# Mixed Bag.....



## Paymaster (Jan 9, 2012)

..... tonite. I did some cedar planked salon on my Akorn. My wife whipped up and veggie medley and I picked up a little sushi from Kroger.









Sa

ve








Save​


----------



## stc1993 (Nov 23, 2014)

Photobucket doesn't allow 3rd party picture hosting anymore without a paid account.


----------



## smooth move (Sep 25, 2012)

sounds good!


----------



## ChileRelleno (Jul 7, 2012)

stc1993 said:


> Photobucket doesn't allow 3rd party picture hosting anymore without a paid account.

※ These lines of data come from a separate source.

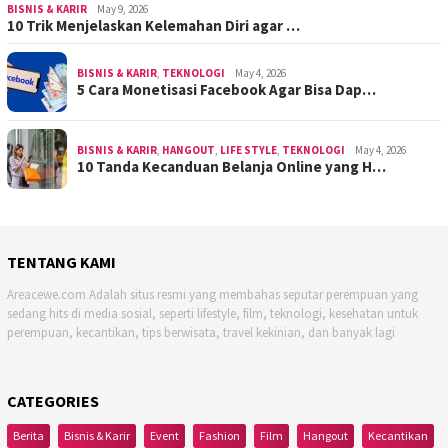
BISNIS & KARIR
May 9, 2026
10 Trik Menjelaskan Kelemahan Diri agar …
BISNIS & KARIR
,
TEKNOLOGI
May 4, 2026
5 Cara Monetisasi Facebook Agar Bisa Dap…
BISNIS & KARIR
,
HANGOUT
,
LIFE STYLE
,
TEKNOLOGI
May 4, 2026
10 Tanda Kecanduan Belanja Online yang H…
TENTANG KAMI
Areacewe.com Adalah situs resmi yang membahas seputar perempuan yang
sedang hits di media sosial, seperti lifestyle, film, teknologi, kesehatan untuk
perempuan, kecantikan, tips berwisata, travel kekinian, dan banyak lagi
CATEGORIES
Berita
Bisnis & Karir
Event
Fashion
Film
Hangout
Kecantikan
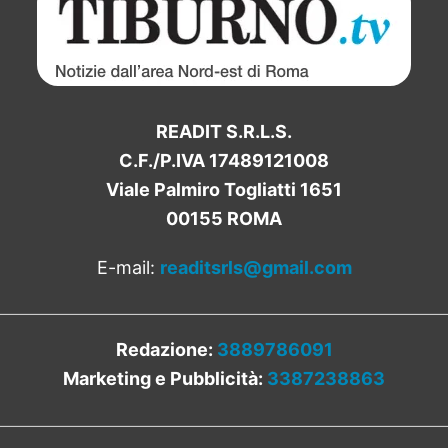
READIT S.R.L.S.
C.F./P.IVA 17489121008
Viale Palmiro Togliatti 1651
00155 ROMA
E-mail:
readitsrls@gmail.com
Redazione:
3889786091
Marketing e Pubblicità:
3387238863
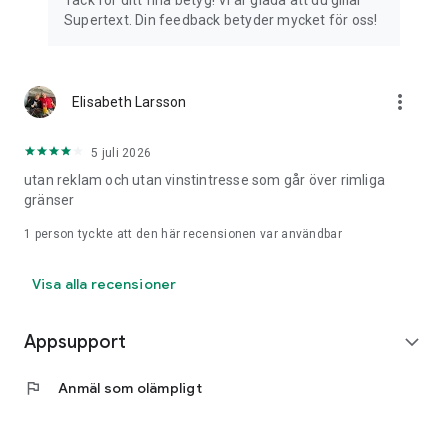
Tack för ditt fina betyg! Vi är glada att du gillar
Supertext är en vidareutveckling av SMSgrupp. Alla dina
Supertext. Din feedback betyder mycket för oss!
tidigare grupper och inställningar finns kvar.
⸻
more_vert
Elisabeth Larsson
💬 FEEDBACK
Vi älskar feedback!
5 juli 2026
Maila oss gärna på feedback@getsupertext.com
utan reklam och utan vinstintresse som går över rimliga
gränser
1 person tyckte att den här recensionen var användbar
Visa alla recensioner
Appsupport
expand_more
flag
Anmäl som olämpligt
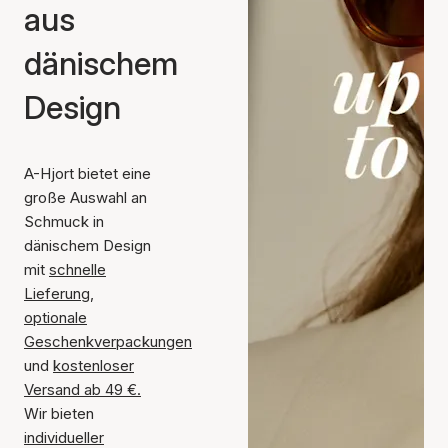
aus
dänischem
Design
A-Hjort bietet eine
große Auswahl an
Schmuck in
dänischem Design
mit
schnelle
Lieferung
,
optionale
Geschenkverpackungen
und
kostenloser
Versand ab 49 €
.
Wir bieten
individueller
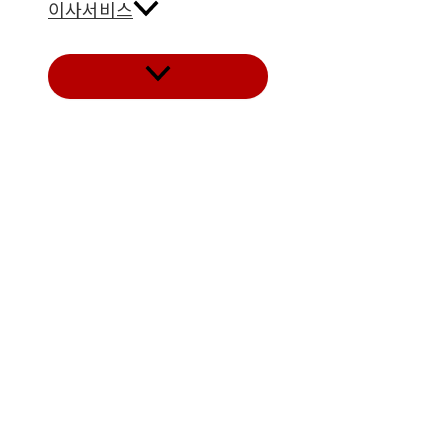
이사서비스
메
뉴
토
글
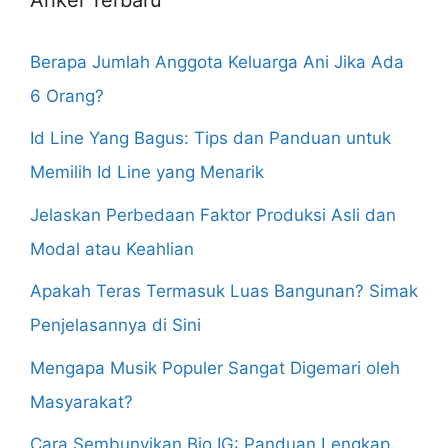
Berapa Jumlah Anggota Keluarga Ani Jika Ada
6 Orang?
Id Line Yang Bagus: Tips dan Panduan untuk
Memilih Id Line yang Menarik
Jelaskan Perbedaan Faktor Produksi Asli dan
Modal atau Keahlian
Apakah Teras Termasuk Luas Bangunan? Simak
Penjelasannya di Sini
Mengapa Musik Populer Sangat Digemari oleh
Masyarakat?
Cara Sembunyikan Bio IG: Panduan Lengkap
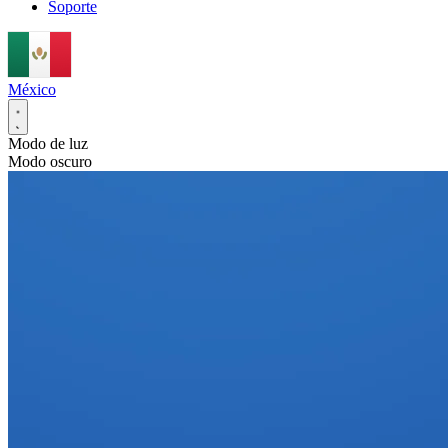
Soporte
México
Modo de luz
Modo oscuro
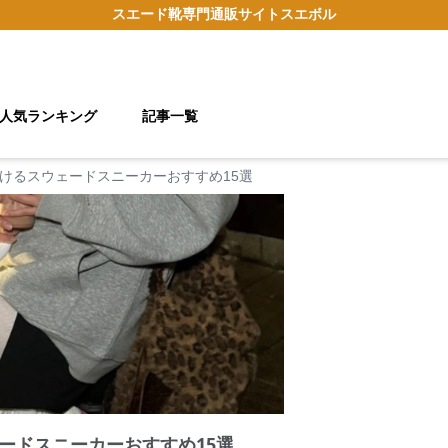
スエード靴
専門通販サイト
スエボル
人気ランキング
記事一覧
けるスウェードスニーカーおすすめ15選
ードスニーカーおすすめ15選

Without a $400. per year paid account... $400.00 ... Can ya believe that crap?


----------



## Paymaster (Jan 9, 2012)

Man! Been using them for years without a problem. Gotta find a new hosting site


----------



## ChileRelleno (Jul 7, 2012)

I started using IMGUR.


----------



## Paymaster (Jan 9, 2012)

Just started Shutterfly. I updated the OP with pics from there.


----------



## stc1993 (Nov 23, 2014)

Man, that looks good. :thumbsup:


----------



## halo1 (Oct 4, 2007)

Great looking spread! My packaged ceasor salad is not cutting it after seeing this!


----------